I have been reading Katharine Harmon’s wonderful book ‘The Map as Art’, and come across the work of Canadian artist Landon Mackenzie. Her work is beautiful, compelling, and with a fascination all of its own.
Needless to say, her work is about maps, and the creating of visual form from a whole range of geographic and historical information. I find it so inspiring. Illuminating is a quote from the book about how she views her work
“I use painting as a method to sort things out; all the input of stimuli and information I take in need an output channel to remix it and plot it down in a way that works for me – a way to grapple with some pretty large subjects.”

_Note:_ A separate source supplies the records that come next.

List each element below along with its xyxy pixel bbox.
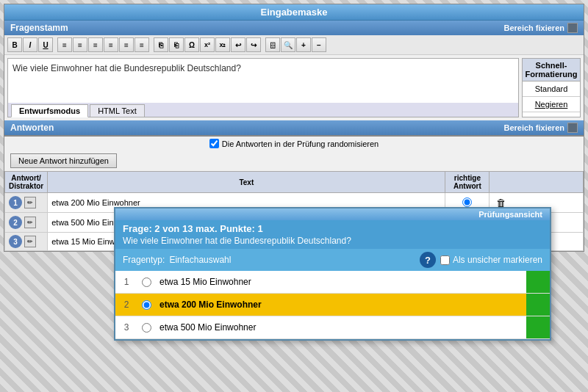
editor-text: Wie viele Einwohner hat die Bundesrepubl… [12, 63, 241, 73]
preview-radio-2 [137, 300, 155, 310]
col-text: Text [48, 172, 445, 193]
unsafe-checkbox[interactable] [440, 255, 450, 265]
num-circle-1: 1 [9, 196, 22, 209]
preview-tab-label: Prüfungsansicht [115, 208, 550, 220]
col-richtige: richtigeAntwort [445, 172, 490, 193]
neue-btn-row: Neue Antwort hinzufügen [4, 150, 584, 171]
preview-header: Frage: 2 von 13 max. Punkte: 1 Wie viele… [115, 220, 550, 249]
preview-green-1 [526, 271, 550, 293]
align-center-button[interactable]: ≡ [73, 37, 87, 52]
tab-html-text[interactable]: HTML Text [90, 104, 145, 117]
preview-text-2: etwa 200 Mio Einwohner [155, 294, 526, 316]
schnell-panel: Schnell-Formatierung Standard Negieren [522, 58, 581, 117]
preview-type-left: Fragentyp: Einfachauswahl [123, 255, 231, 265]
num-circle-2: 2 [9, 216, 22, 229]
randomize-label: Die Antworten in der Prüfung randomisier… [222, 139, 379, 148]
schnell-title: Schnell-Formatierung [523, 59, 580, 81]
preview-radio-1 [137, 277, 155, 287]
preview-green-2 [526, 294, 550, 316]
edit-btn-2[interactable]: ✏ [24, 217, 36, 228]
randomize-checkbox[interactable] [209, 139, 219, 148]
preview-overlay: Prüfungsansicht Frage: 2 von 13 max. Pun… [114, 207, 551, 341]
omega-button[interactable]: Ω [184, 37, 199, 52]
preview-radio-3 [137, 323, 155, 333]
preview-radio-input-2[interactable] [142, 300, 151, 310]
preview-text-1: etwa 15 Mio Einwohner [155, 271, 526, 293]
editor-tabs: Entwurfsmodus HTML Text [8, 103, 518, 117]
antworten-header: Antworten Bereich fixieren [4, 120, 584, 135]
preview-text-3: etwa 500 Mio Einwohner [155, 316, 526, 338]
preview-num-1: 1 [115, 271, 137, 293]
editor-main: Wie viele Einwohner hat die Bundesrepubl… [7, 58, 519, 117]
fragentyp-label: Fragentyp: [123, 255, 165, 265]
unsafe-checkbox-row: Als unsicher markieren [440, 255, 542, 265]
window-title: Eingabemaske [4, 4, 584, 21]
bold-button[interactable]: B [7, 37, 22, 52]
antworten-label: Antworten [10, 123, 54, 133]
radio-correct-1[interactable] [462, 197, 472, 207]
negieren-button[interactable]: Negieren [523, 97, 580, 112]
preview-radio-input-1[interactable] [142, 277, 151, 287]
answer-num-1: 1 ✏ [5, 193, 48, 213]
list-button[interactable]: ≡ [119, 37, 134, 52]
preview-answers: 1 etwa 15 Mio Einwohner 2 etwa 200 Mio E… [115, 271, 550, 339]
redo-button[interactable]: ↪ [246, 37, 261, 52]
fix-button-antworten[interactable]: Bereich fixieren [503, 123, 578, 133]
answer-num-2: 2 ✏ [5, 213, 48, 233]
fragentyp-value: Einfachauswahl [169, 255, 231, 265]
zoom-out-button[interactable]: − [312, 37, 326, 52]
superscript-button[interactable]: x² [200, 37, 215, 52]
neue-antwort-button[interactable]: Neue Antwort hinzufügen [10, 153, 117, 168]
preview-num-3: 3 [115, 316, 137, 338]
align-justify-button[interactable]: ≡ [104, 37, 118, 52]
subscript-button[interactable]: x₂ [215, 37, 230, 52]
copy-button[interactable]: ⎘ [154, 37, 168, 52]
fragenstamm-header: Fragenstamm Bereich fixieren [4, 21, 584, 35]
edit-btn-3[interactable]: ✏ [24, 236, 36, 247]
preview-radio-input-3[interactable] [142, 323, 151, 333]
preview-type-right: ? Als unsicher markieren [420, 252, 542, 268]
answer-num-3: 3 ✏ [5, 233, 48, 251]
fix-icon [567, 23, 578, 33]
fix-label: Bereich fixieren [503, 23, 564, 32]
preview-answer-row-3: 3 etwa 500 Mio Einwohner [115, 316, 550, 339]
standard-button[interactable]: Standard [523, 81, 580, 97]
tab-entwurfsmodus[interactable]: Entwurfsmodus [11, 104, 88, 117]
editor-section: Wie viele Einwohner hat die Bundesrepubl… [4, 55, 584, 120]
fix-button-fragenstamm[interactable]: Bereich fixieren [503, 23, 578, 33]
preview-answer-row-1: 1 etwa 15 Mio Einwohner [115, 271, 550, 294]
help-circle-icon[interactable]: ? [420, 252, 436, 268]
num-circle-3: 3 [9, 235, 22, 248]
fix-icon-antworten [567, 123, 578, 133]
fragenstamm-label: Fragenstamm [10, 23, 68, 33]
align-right-button[interactable]: ≡ [88, 37, 103, 52]
italic-button[interactable]: I [23, 37, 37, 52]
paste-button[interactable]: ⎗ [169, 37, 184, 52]
list2-button[interactable]: ≡ [135, 37, 149, 52]
undo-button[interactable]: ↩ [231, 37, 245, 52]
editor-toolbar: B I U ≡ ≡ ≡ ≡ ≡ ≡ ⎘ ⎗ Ω x² x₂ ↩ ↪ ⌹ 🔍 + … [4, 35, 584, 55]
fix-label-antworten: Bereich fixieren [503, 123, 564, 132]
unsafe-label: Als unsicher markieren [453, 255, 542, 265]
preview-type-bar: Fragentyp: Einfachauswahl ? Als unsicher… [115, 249, 550, 271]
randomize-row: Die Antworten in der Prüfung randomisier… [4, 137, 584, 150]
preview-num-2: 2 [115, 294, 137, 316]
col-answer-distraktor: Antwort/Distraktor [5, 172, 48, 193]
align-left-button[interactable]: ≡ [57, 37, 72, 52]
preview-answer-row-2: 2 etwa 200 Mio Einwohner [115, 294, 550, 316]
preview-title: Frage: 2 von 13 max. Punkte: 1 [123, 223, 542, 234]
zoom-button[interactable]: 🔍 [281, 37, 295, 52]
col-delete [490, 172, 584, 193]
zoom-in-button[interactable]: + [296, 37, 311, 52]
preview-green-3 [526, 316, 550, 338]
image-button[interactable]: ⌹ [265, 37, 280, 52]
editor-content[interactable]: Wie viele Einwohner hat die Bundesrepubl… [8, 59, 518, 103]
underline-button[interactable]: U [38, 37, 53, 52]
edit-btn-1[interactable]: ✏ [24, 197, 36, 208]
preview-question: Wie viele Einwohner hat die Bundesrepubl… [123, 236, 542, 246]
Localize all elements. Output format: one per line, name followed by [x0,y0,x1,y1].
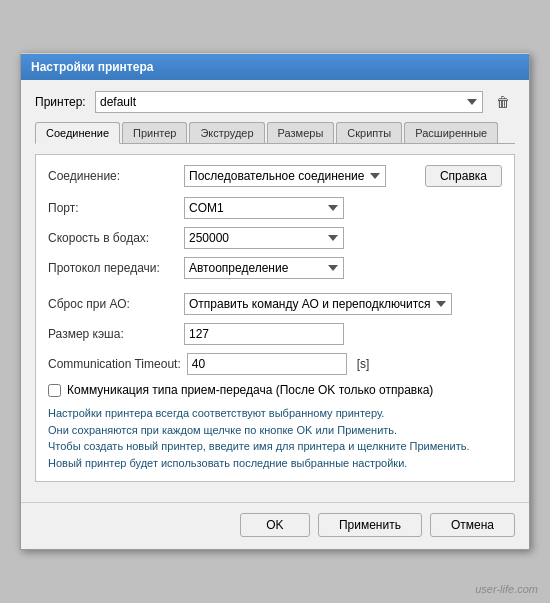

I agree with this entirely, as I find that I also use painting to explore ideas and bring about some sort of synthesis from the research I have done. Its also the arena from which I can think about larger, more complex issues, such as identity, and my relationship with the landscape that makes up my world. I’m so pleased to come across a contemporary established artist who is a painter, and with whom I seem to have something in common.
Landon Mackenzie – ‘Houbart’s Hope’, 2008 (?)
Her canvases are large, getting on for 7′ x 10′, which is great, and I would love to see the ‘Houbart’s Hope’ series in the flesh. She includes so many layers of information, yet her pieces have such a sense of internal unity and a real beauty about them. If you haven’t seen her work before, I recommend that you visit her website.
Which has contributed to my thoughts about my own response to archaeological sites. Landscape for me isn’t the focus. It’s the arena in which ancient people lived their mysterious lives. The sense of human presence in the landscape is the most important factor. And yet, as I say that, I’m aware that the landscape is not the fixed entity I always thought it was. The landscape around Star Carr must have changed so much since the site was occupied by Mesolithic people 11,000 years ago. For one, it was just after the last ice age, and the North Sea did not as yet exist, Britain being still joined to mainland Europe by ice. Star Carr was on the edge of a very large lake, surrounded by trees which were home to large animals such as red deer and aurochs. To look at it today, the site is in the middle of a flat piece of field with little in the way of interesting features. No lake. No animals. No trees. The sea almost withing viewing distance. How different must life have been then, and I’m not just referring to the lack of modern technologies. The mystery of it draws me on and compels me to make work. So I will take inspiration from Landon Mackenzie, and make further research into the place, looking at as many different kinds of map as I can find, with the challenge of using it to make work that is half as compelling and beautiful as hers. A good challenge to have for the new year.